Apple’s iFolly: pricing strategies with the iPhone

Summary : Apple's first iPhone pricing gaff of having to take a $200 haircut from its original retail price showed one of the rare instances where Steve Jobs made a major blunder. It was probably the price Apple has to pay for having someone so brilliant. Apple may have stumbled, but it went on to revolutionize the world of smart-phones, obliterating it's competitors.

 

The Chip Insider –

September 21, 2007Maxims applied: Apple’s iFolly: pricing strategies with the iPhone

 

MAXIMS applied: the distillation of today’s strategic and tactical thrusts.

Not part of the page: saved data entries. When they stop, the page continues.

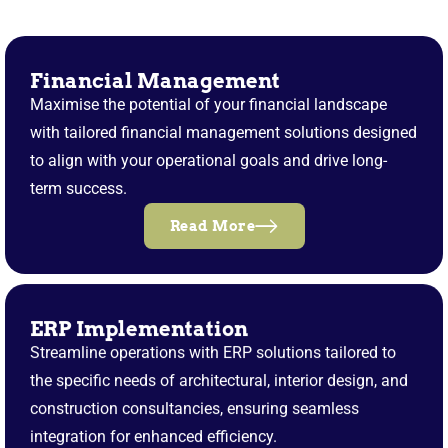
Financial Management
Maximise the potential of your financial landscape
with tailored financial management solutions designed
to align with your operational goals and drive long-
term success.
Read More
ERP Implementation
Streamline operations with ERP solutions tailored to
the specific needs of architectural, interior design, and
construction consultancies, ensuring seamless
integration for enhanced efficiency.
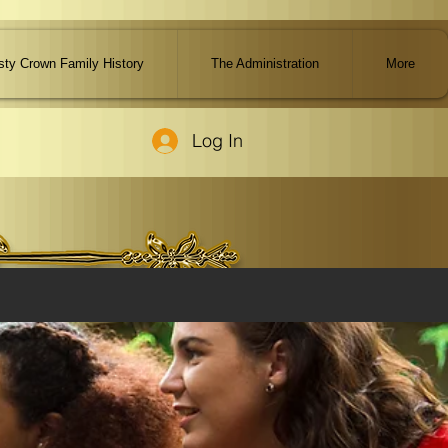
ty Crown Family History
The Administration
More
Log In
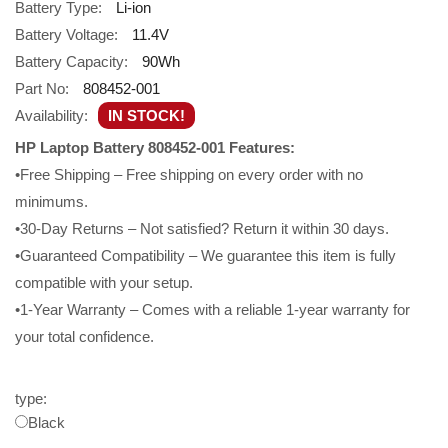
Battery Type:
Li-ion
Battery Voltage:
11.4V
Battery Capacity:
90Wh
Part No:
808452-001
Availability:
IN STOCK!
HP Laptop Battery 808452-001 Features:
•Free Shipping – Free shipping on every order with no
minimums.
•30-Day Returns – Not satisfied? Return it within 30 days.
•Guaranteed Compatibility – We guarantee this item is fully
compatible with your setup.
•1-Year Warranty – Comes with a reliable 1-year warranty for
your total confidence.
type:
Black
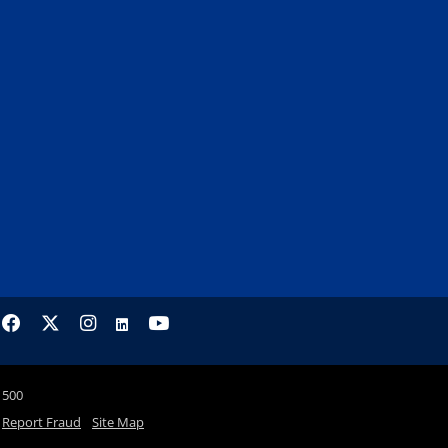
1500
Report Fraud
Site Map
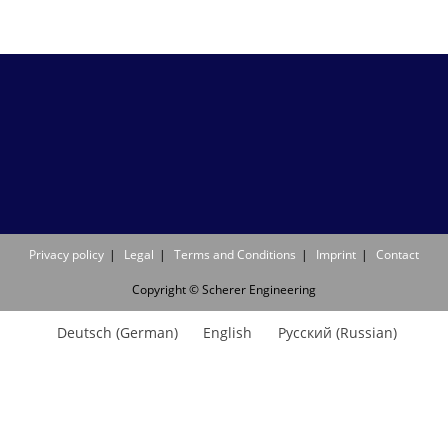
Privacy policy
Legal
Terms and Conditions
Imprint
Contact
Copyright © Scherer Engineering
Deutsch
(
German
)
English
Русский
(
Russian
)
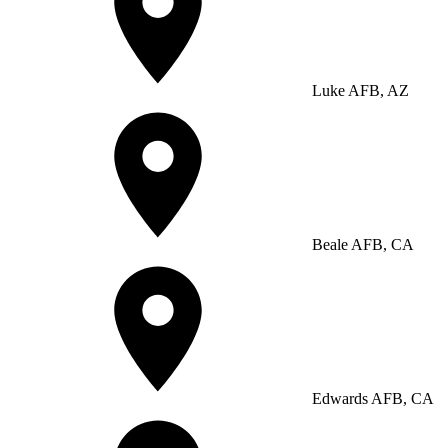
Luke AFB, AZ
Beale AFB, CA
Edwards AFB, CA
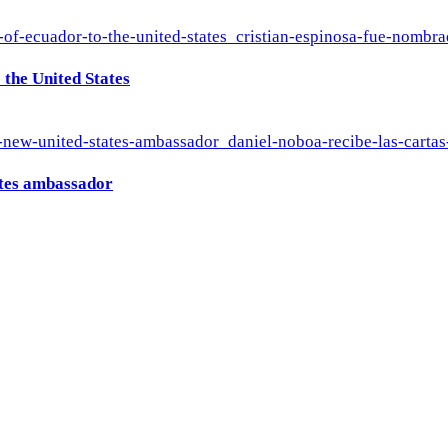
the United States
ates ambassador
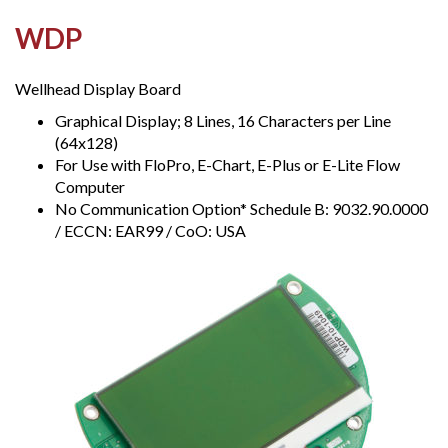
WDP
Wellhead Display Board
Graphical Display; 8 Lines, 16 Characters per Line
(64x128)
For Use with FloPro, E-Chart, E-Plus or E-Lite Flow
Computer
No Communication Option* Schedule B: 9032.90.0000
/ ECCN: EAR99 / CoO: USA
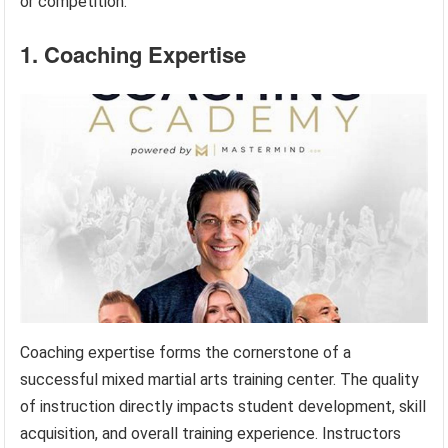
or competition.
1. Coaching Expertise
Coaching expertise forms the cornerstone of a
successful mixed martial arts training center. The quality
of instruction directly impacts student development, skill
acquisition, and overall training experience. Instructors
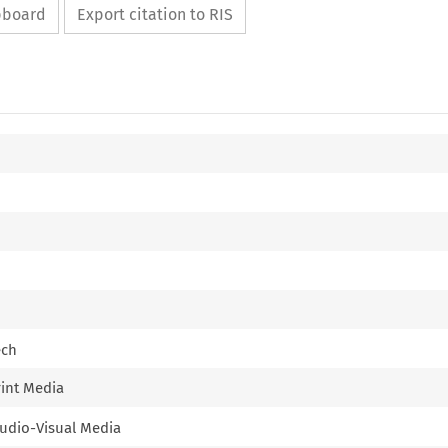
ipboard
Export citation to RIS
ech
rint Media
 Audio-Visual Media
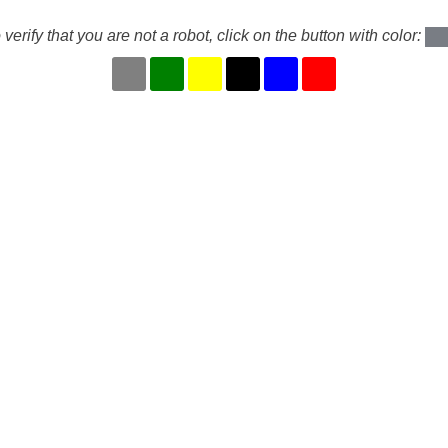
 verify that you are not a robot, click on the button with color:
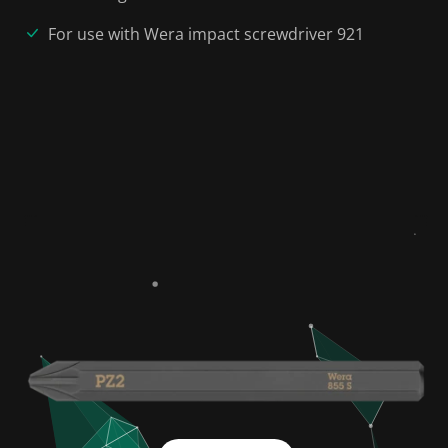
For use with Wera impact screwdriver 921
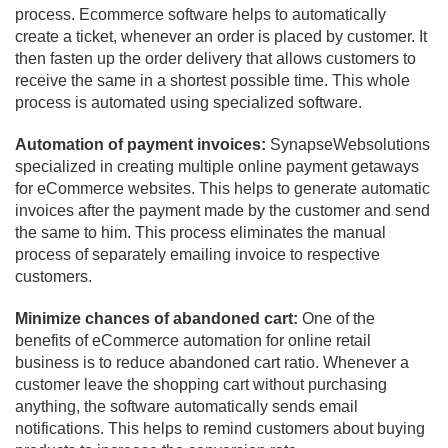
process. Ecommerce software helps to automatically
create a ticket, whenever an order is placed by customer. It
then fasten up the order delivery that allows customers to
receive the same in a shortest possible time. This whole
process is automated using specialized software.
Automation of payment invoices:
SynapseWebsolutions
specialized in creating multiple online payment getaways
for eCommerce websites. This helps to generate automatic
invoices after the payment made by the customer and send
the same to him. This process eliminates the manual
process of separately emailing invoice to respective
customers.
Minimize chances of abandoned cart:
One of the
benefits of eCommerce automation for online retail
business is to reduce abandoned cart ratio. Whenever a
customer leave the shopping cart without purchasing
anything, the software automatically sends email
notifications. This helps to remind customers about buying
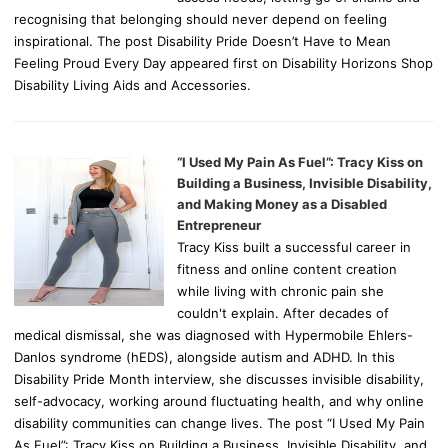
recognising that belonging should never depend on feeling
inspirational. The post Disability Pride Doesn’t Have to Mean
Feeling Proud Every Day appeared first on Disability Horizons Shop
Disability Living Aids and Accessories.
“I Used My Pain As Fuel”: Tracy Kiss on
Building a Business, Invisible Disability,
and Making Money as a Disabled
Entrepreneur
Tracy Kiss built a successful career in
fitness and online content creation
while living with chronic pain she
couldn't explain. After decades of
medical dismissal, she was diagnosed with Hypermobile Ehlers-
Danlos syndrome (hEDS), alongside autism and ADHD. In this
Disability Pride Month interview, she discusses invisible disability,
self-advocacy, working around fluctuating health, and why online
disability communities can change lives. The post “I Used My Pain
As Fuel”: Tracy Kiss on Building a Business, Invisible Disability, and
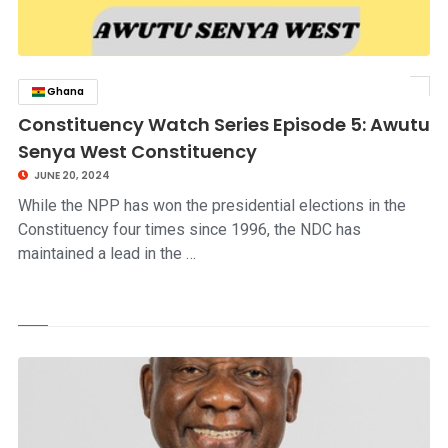
Ghana
click to read story
Constituency Watch Series Episode 5: Awutu
Senya West Constituency
JUNE 20, 2024
While the NPP has won the presidential elections in the
Constituency four times since 1996, the NDC has
maintained a lead in the …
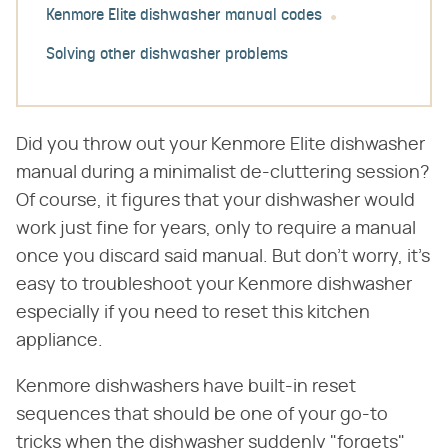
Kenmore Elite dishwasher manual codes
Solving other dishwasher problems
Did you throw out your Kenmore Elite dishwasher
manual during a minimalist de-cluttering session?
Of course, it figures that your dishwasher would
work just fine for years, only to require a manual
once you discard said manual. But don't worry, it's
easy to troubleshoot your Kenmore dishwasher
especially if you need to reset this kitchen
appliance.
Kenmore dishwashers have built-in reset
sequences that should be one of your go-to
tricks when the dishwasher suddenly "forgets"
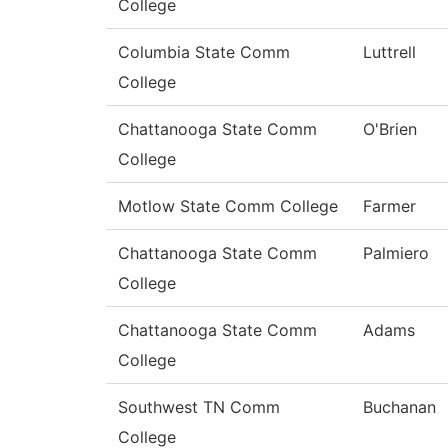
College
Columbia State Comm
Luttrell
College
Chattanooga State Comm
O'Brien
College
Motlow State Comm College
Farmer
Chattanooga State Comm
Palmiero
College
Chattanooga State Comm
Adams
College
Southwest TN Comm
Buchanan
College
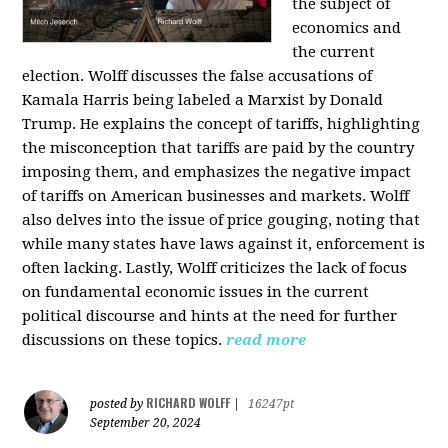
the subject of
economics and
the current
election. Wolff discusses the false accusations of
Kamala Harris being labeled a Marxist by Donald
Trump. He explains the concept of tariffs, highlighting
the misconception that tariffs are paid by the country
imposing them, and emphasizes the negative impact
of tariffs on American businesses and markets. Wolff
also delves into the issue of price gouging, noting that
while many states have laws against it, enforcement is
often lacking. Lastly, Wolff criticizes the lack of focus
on fundamental economic issues in the current
political discourse and hints at the need for further
discussions on these topics.
read more
RICHARD WOLFF
posted by
|
16247pt
September 20, 2024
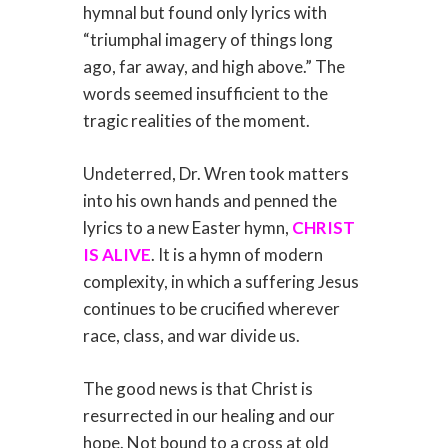
hymnal but found only lyrics with
“triumphal imagery of things long
ago, far away, and high above.” The
words seemed insufficient to the
tragic realities of the moment.
Undeterred, Dr. Wren took matters
into his own hands and penned the
lyrics to a new Easter hymn,
CHRIST
IS ALIVE
. It is a hymn of modern
complexity, in which a suffering Jesus
continues to be crucified wherever
race, class, and war divide us.
The good news is that Christ is
resurrected in our healing and our
hope. Not bound to a cross at old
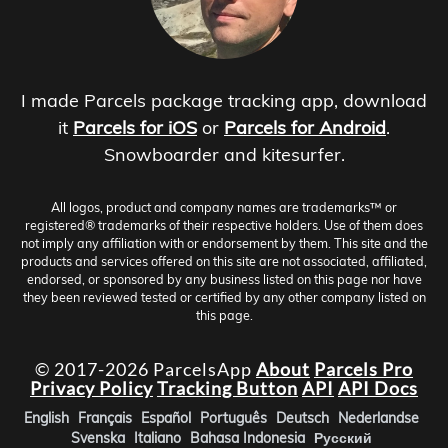
I made Parcels package tracking app, download
it
Parcels for iOS
or
Parcels for Android
.
Snowboarder and kitesurfer.
All logos, product and company names are trademarks™ or
registered® trademarks of their respective holders. Use of them does
not imply any affiliation with or endorsement by them. This site and the
products and services offered on this site are not associated, affiliated,
endorsed, or sponsored by any business listed on this page nor have
they been reviewed tested or certified by any other company listed on
this page.
© 2017-2026 ParcelsApp
About
Parcels Pro
Privacy Policy
Tracking Button
API
API Docs
English
Français
Español
Português
Deutsch
Nederlandse
Svenska
Italiano
Bahasa Indonesia
Русский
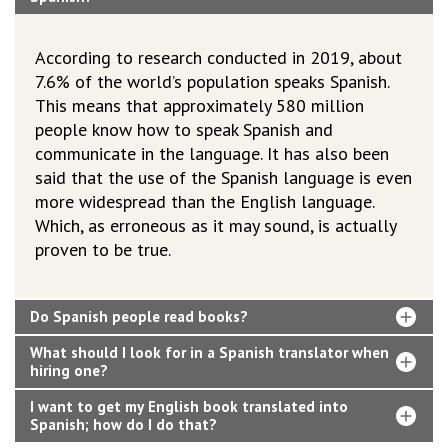
According to research conducted in 2019, about
7.6% of the world’s population speaks Spanish.
This means that approximately 580 million
people know how to speak Spanish and
communicate in the language. It has also been
said that the use of the Spanish language is even
more widespread than the English language.
Which, as erroneous as it may sound, is actually
proven to be true.
Do Spanish people read books?
What should I look for in a Spanish translator when
hiring one?
I want to get my English book translated into
Spanish; how do I do that?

The iPhone pricing gaff of taking a $200 haircut from retail is one of the rare instances where Steve Jobs has made a major blunder. It’s probably the price Apple has to pay for having someone so brilliant. The problem is not in cutting the price. It is a fundamental principle that prices are far more difficult to raise than they are to cut. Entering the cellular handset market at an $800 selling price was clearly a gamble on Apple’s brand value. Lowering the price is the simple recognition that the gamble failed and it’s time to move on. Here’s the rub:

 

Everyone of the Apple faithful who waited in line to get an iPhone — some camping out for days — has just been made a fool. Every marketing pro in the world has marveled at Steve’s ability to launch products so successfully. One of the biggest issues in selling tech products is to get the early adopters to opt in. Steve has managed to get around this by carefully building a cult of early Apple adopters who have total trust in the company to take care of them and bring “insanely great products” to market. How Apple dealt with the early adopters of the iPhone is a major disaster that will affect this company for years to come.

 

By adjusting price to demand, Apple created an extremely dicey marketing situation that was easy to overlook because companies cut prices every day and because it’s so easy to get greedy about the sales you’ve already made. But Apple failed to take into account its cult status. Next to Harley-Davidson, Apple is one of the few companies in the world with a logo that people will tattoo onto their bodies. This is phenomenal loyalty. Apple is almost a religion for these people. This pricing blunder is like the joke about “Jesus loves you; it’s just that he’s seeing someone else” — as all the early adopters have been taught a very bad lesson: don’t buy early because you may get burned. After all, dropping prices by $200 is a 25% cut.

 

If Apple is to act they need to act fast and decisively. So far they have acted slow. First they ignored the Apple faithful. Then they reacted with a $100 store credit that they made incredibly painful to get — especially for people who bought the phone at an Apple store where they only give receipts if you ask for one. It turns out that you need this receipt to get the refund, even though Apple has all the data about your purchase in its store computers. So, it’s another insult.

 

Now Apple argues that early adopters of the iPhone had the privilege of having something exclusive to show off for a couple of months. True, but when you make the Veblen good argument, you had damned well better keep your prices high, since it is price that determines exclusivity. Imagine what would happen if Toyota dropped Lexus prices to Camry levels: they would destroy two brands at once. This is essentially what Apple has done because it has dropped prices to typical high-end handset levels. So now, it’s nothing special and certainly nothing exclusive.

 

They couldn’t avoid this. But to maintain the special status of their early adopters, Apple should have rewarded them, not punished them. If Steve had been truly innovative on the pricing front, Apple would have come in with something greater than the $200 price cut — say an easy to get, free new video 8GB iPod Nano on top of the store credit. Otherwise people will say there are two things to learn this year, Don’t buy Chinese and wait to buy anything from Apple.

 

Maxim: “an expression of a general principle.”  – Webster’s Dictionary

 

Annexure :

Apple's first iPhone pricing gaff of having to take a $200 haircut from its original retail price showed one of the rare instances where Steve Jobs made a major blunder. It was probably the price Apple has to pay for having someone so brilliant. Apple may have stumbled, but it went on to revolutionize the world of smart-phones, obliterating it's competitors.